*DESCRIPTION OF THE TASK*: Pick every line from the data that holds the word "Oppaswerk".

*GIVEN RECORDS*:
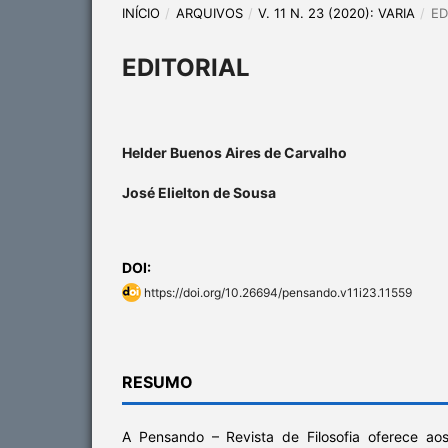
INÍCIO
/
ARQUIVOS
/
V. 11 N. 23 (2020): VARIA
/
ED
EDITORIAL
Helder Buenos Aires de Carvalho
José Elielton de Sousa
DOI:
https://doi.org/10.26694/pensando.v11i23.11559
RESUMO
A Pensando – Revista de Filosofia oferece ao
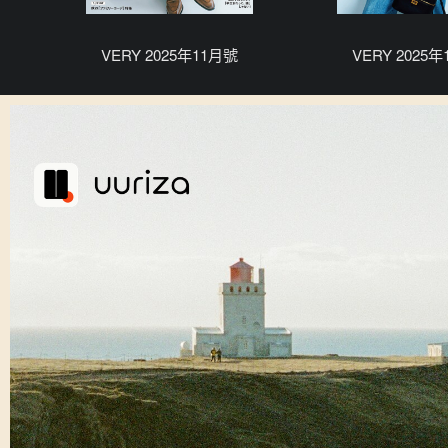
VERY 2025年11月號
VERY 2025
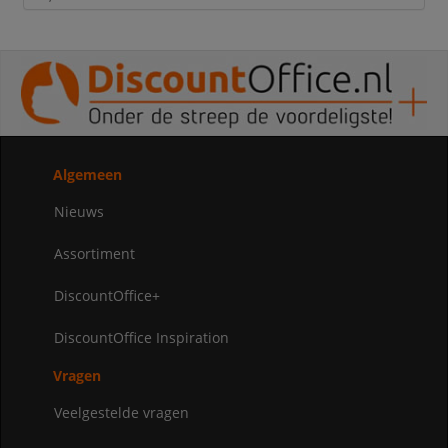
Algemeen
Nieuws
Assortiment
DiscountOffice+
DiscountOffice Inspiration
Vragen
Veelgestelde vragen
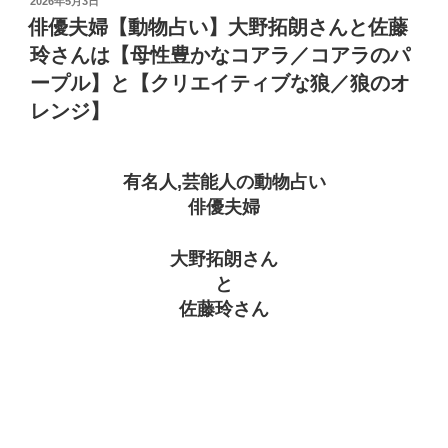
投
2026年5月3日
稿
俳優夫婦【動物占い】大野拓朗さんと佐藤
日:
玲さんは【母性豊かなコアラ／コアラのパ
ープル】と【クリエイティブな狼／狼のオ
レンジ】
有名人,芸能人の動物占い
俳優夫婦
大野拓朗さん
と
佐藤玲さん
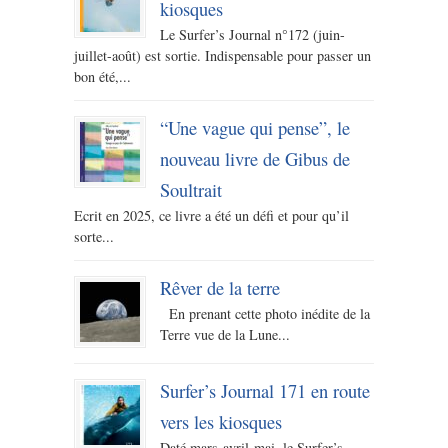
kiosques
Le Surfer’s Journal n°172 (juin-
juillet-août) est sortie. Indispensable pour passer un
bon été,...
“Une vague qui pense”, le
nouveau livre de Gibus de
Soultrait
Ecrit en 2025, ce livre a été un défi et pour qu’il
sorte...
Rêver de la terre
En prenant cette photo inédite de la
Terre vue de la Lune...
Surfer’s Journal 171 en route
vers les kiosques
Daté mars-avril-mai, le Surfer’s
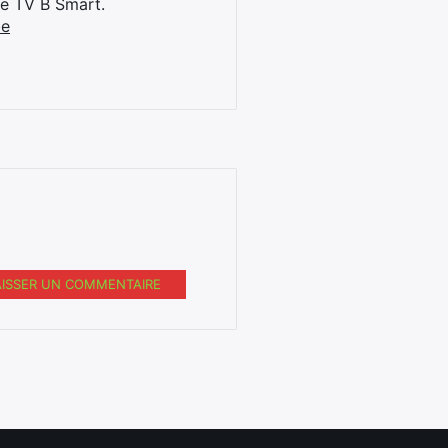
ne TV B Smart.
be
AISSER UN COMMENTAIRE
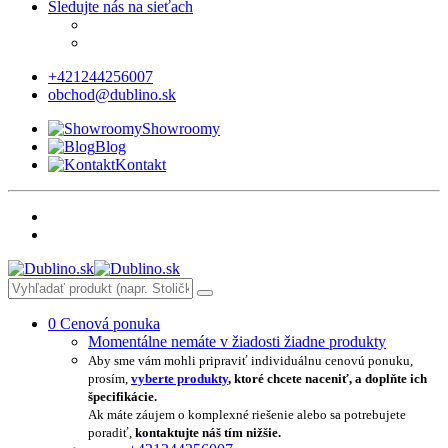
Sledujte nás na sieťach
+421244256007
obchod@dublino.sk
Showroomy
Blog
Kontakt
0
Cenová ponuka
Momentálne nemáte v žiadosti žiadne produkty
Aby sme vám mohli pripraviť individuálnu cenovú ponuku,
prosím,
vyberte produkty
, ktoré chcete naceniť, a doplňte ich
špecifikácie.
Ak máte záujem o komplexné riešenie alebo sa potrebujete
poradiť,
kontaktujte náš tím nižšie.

--

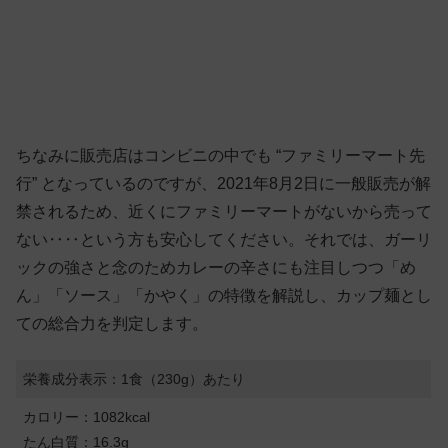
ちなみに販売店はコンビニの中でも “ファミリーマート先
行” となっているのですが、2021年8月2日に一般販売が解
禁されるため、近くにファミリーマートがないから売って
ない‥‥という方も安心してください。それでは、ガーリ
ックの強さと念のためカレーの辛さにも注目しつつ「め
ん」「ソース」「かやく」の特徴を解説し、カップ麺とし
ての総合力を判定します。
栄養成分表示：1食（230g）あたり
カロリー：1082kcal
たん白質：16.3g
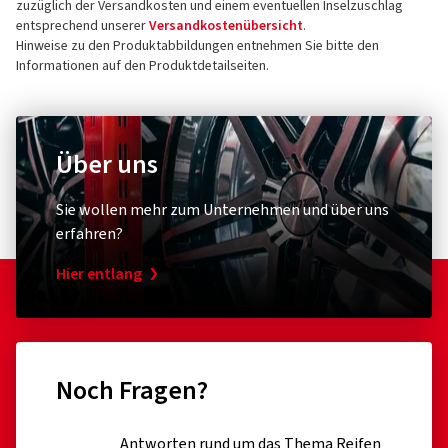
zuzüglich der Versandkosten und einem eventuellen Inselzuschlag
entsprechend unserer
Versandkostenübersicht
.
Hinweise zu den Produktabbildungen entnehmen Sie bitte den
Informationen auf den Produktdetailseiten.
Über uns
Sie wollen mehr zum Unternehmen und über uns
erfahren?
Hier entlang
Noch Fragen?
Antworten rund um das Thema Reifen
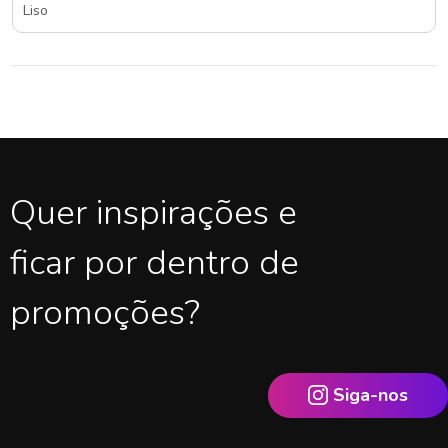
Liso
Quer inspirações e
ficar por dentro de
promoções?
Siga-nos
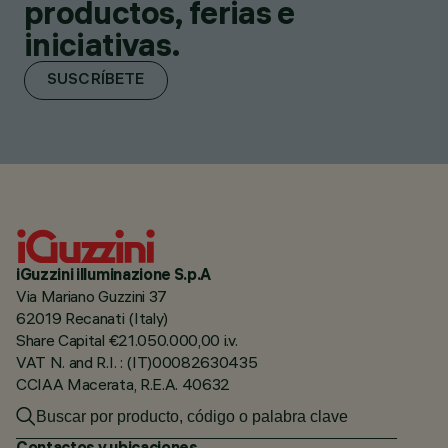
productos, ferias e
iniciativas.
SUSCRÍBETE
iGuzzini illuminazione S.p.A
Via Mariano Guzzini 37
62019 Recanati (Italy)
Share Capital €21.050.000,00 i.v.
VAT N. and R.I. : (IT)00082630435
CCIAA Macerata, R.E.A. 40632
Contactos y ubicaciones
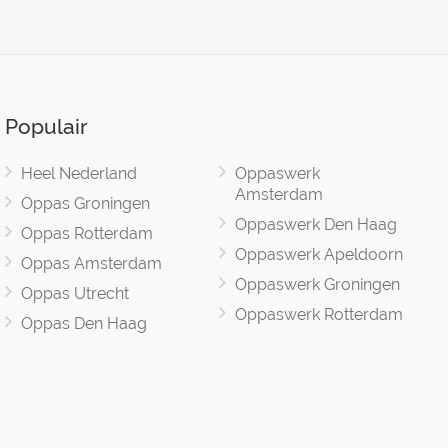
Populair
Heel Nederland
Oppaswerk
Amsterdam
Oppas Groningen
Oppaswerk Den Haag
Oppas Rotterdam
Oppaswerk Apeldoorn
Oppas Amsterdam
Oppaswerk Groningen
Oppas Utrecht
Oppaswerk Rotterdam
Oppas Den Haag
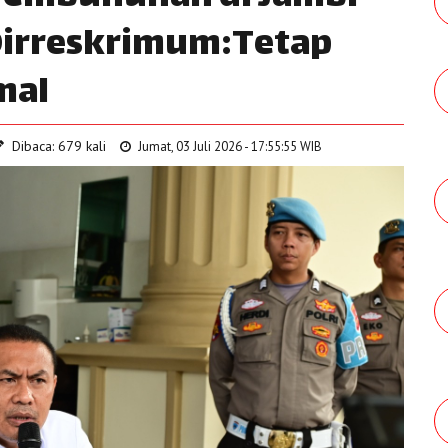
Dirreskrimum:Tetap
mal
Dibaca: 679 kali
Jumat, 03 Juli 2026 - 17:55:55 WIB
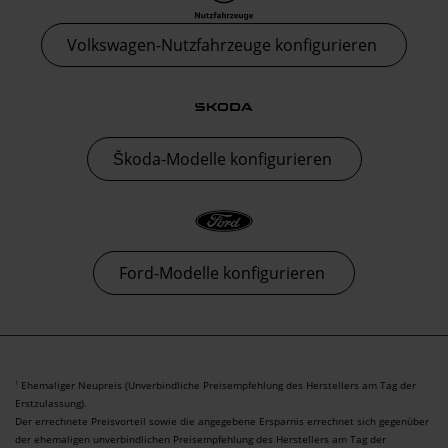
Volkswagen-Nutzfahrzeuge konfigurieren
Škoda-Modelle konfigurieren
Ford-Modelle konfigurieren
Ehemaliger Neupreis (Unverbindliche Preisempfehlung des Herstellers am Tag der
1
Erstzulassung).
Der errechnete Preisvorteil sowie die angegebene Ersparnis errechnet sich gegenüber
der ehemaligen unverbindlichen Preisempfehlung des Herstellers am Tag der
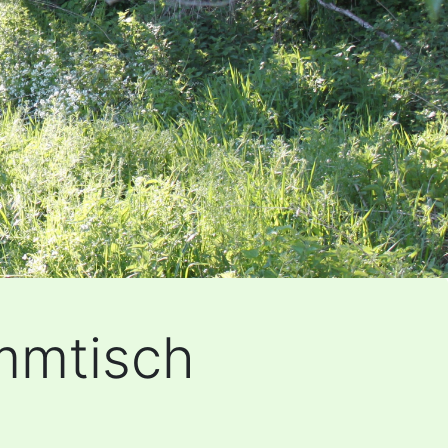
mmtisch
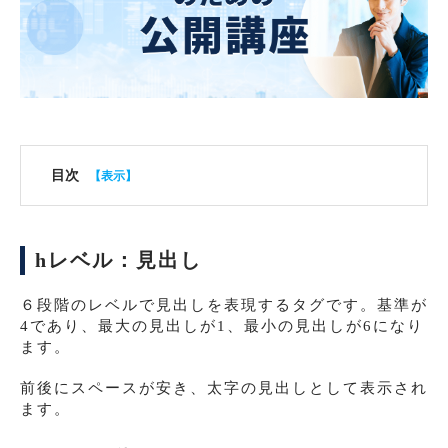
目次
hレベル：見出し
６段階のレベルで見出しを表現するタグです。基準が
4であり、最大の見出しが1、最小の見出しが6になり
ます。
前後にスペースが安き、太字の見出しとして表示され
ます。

*EXERCISE ANSWER*:
Oppaswerk
Oppaswerk Den Haag
Oppaswerk Apeldoorn
Oppaswerk Groningen
Oppaswerk Rotterdam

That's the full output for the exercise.